Well, that settles that, I mistakenly thought.

Turns out, the news was inconvenient for conservatives because Keynesian economics justifies government intervention when the economy goes to hell in a handbasket.

Conservatives don’t like government intervention unless it is to subsidize the oil industry. So they have resurrected an older economic theory that says problems solve themselves – the Austrian School of Economics. Our own congressman, Rep. John Campbell, espouses it, along with presidential candidate Ron Paul and CNBC commentator Rick Santelli, who coined the term “Tea Party.” Lots of so-called supply-siders embrace it, too.

The Austrian School is based on the pseudo-science of praxeology. If that doesn’t scare you or put you to sleep, you’ve probably forgotten those 8 a.m. Saturday classes you had as a freshman. Essentially, praxeology argues that individuals behave rationally and everything will be OK if you just get out of their way.

Check your own family to test this theory. I have, and, while I love my wife and children dearly, they have shown over the years that there are flaws in the Austrian theory of rational behavior.

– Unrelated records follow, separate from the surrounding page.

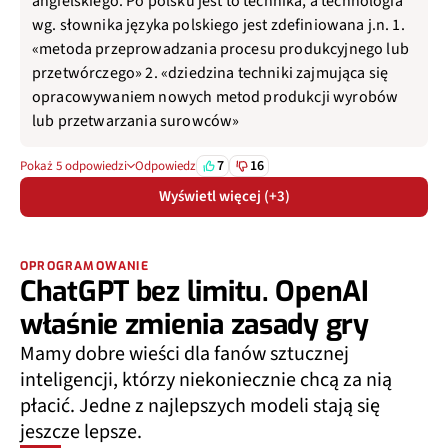
wg. słownika języka polskiego jest zdefiniowana j.n. 1.
«metoda przeprowadzania procesu produkcyjnego lub
przetwórczego» 2. «dziedzina techniki zajmująca się
opracowywaniem nowych metod produkcji wyrobów
lub przetwarzania surowców»
7
16
Pokaż 5 odpowiedzi
Odpowiedz
Wyświetl więcej (+3)
OPROGRAMOWANIE
ChatGPT bez limitu. OpenAI
właśnie zmienia zasady gry
Mamy dobre wieści dla fanów sztucznej
inteligencji, którzy niekoniecznie chcą za nią
płacić. Jedne z najlepszych modeli stają się
jeszcze lepsze.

A second problem for conservatives is that facts get in the way of their theory. That’s what happened in 1929, when the Depression hit. The Austrian School promised that if we did nothing, a gale of creative destruction would automatically fix the economy (see Austrian economist Joseph Schumpeter for details).

That’s pretty much what President Hoover did back then – let markets run their course. Well, we certainly got the destruction the Austrians promised – but facts are facts, and the fact is the economy didn’t fix itself.

Keynes then came along with a new theory that actually explained what the Austrian School could not. Most economists have been fact-based number crunchers ever since.

In rebuttal, the Austrian School argues we can ignore the facts. The real world, they say, is too complex to accurately measure facts. Now that conservatives can ignore the facts, it is very difficult to argue with them. We liberals have the same problem with conservatives when we want to bring up evolution or climate change.

Me, I don’t believe every economic problem solves itself, and I’m old enough to remember Sgt. Joe Friday on “Dragnet”: “Just the facts, ma’am.”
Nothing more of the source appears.